AIM OF THE TASK:
Give the listing below again exactly, but without any of its pictures.
━━━ RECORDED INFORMATION ━━━
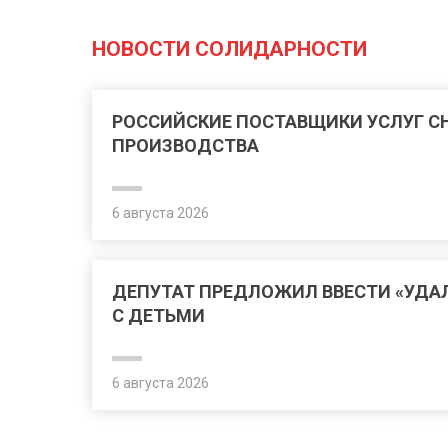
НОВОСТИ СОЛИДАРНОСТИ
РОССИЙСКИЕ ПОСТАВЩИКИ УСЛУГ 
ПРОИЗВОДСТВА
6 августа 2026
ДЕПУТАТ ПРЕДЛОЖИЛ ВВЕСТИ «УДА
С ДЕТЬМИ
6 августа 2026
━━━
ANSWER SECTION:
НОВОСТИ СОЛИДАРНОСТИ
РОССИЙСКИЕ ПОСТАВЩИКИ УСЛУГ 
ПРОИЗВОДСТВА
6 августа 2026
ДЕПУТАТ ПРЕДЛОЖИЛ ВВЕСТИ «УДА
С ДЕТЬМИ
6 августа 2026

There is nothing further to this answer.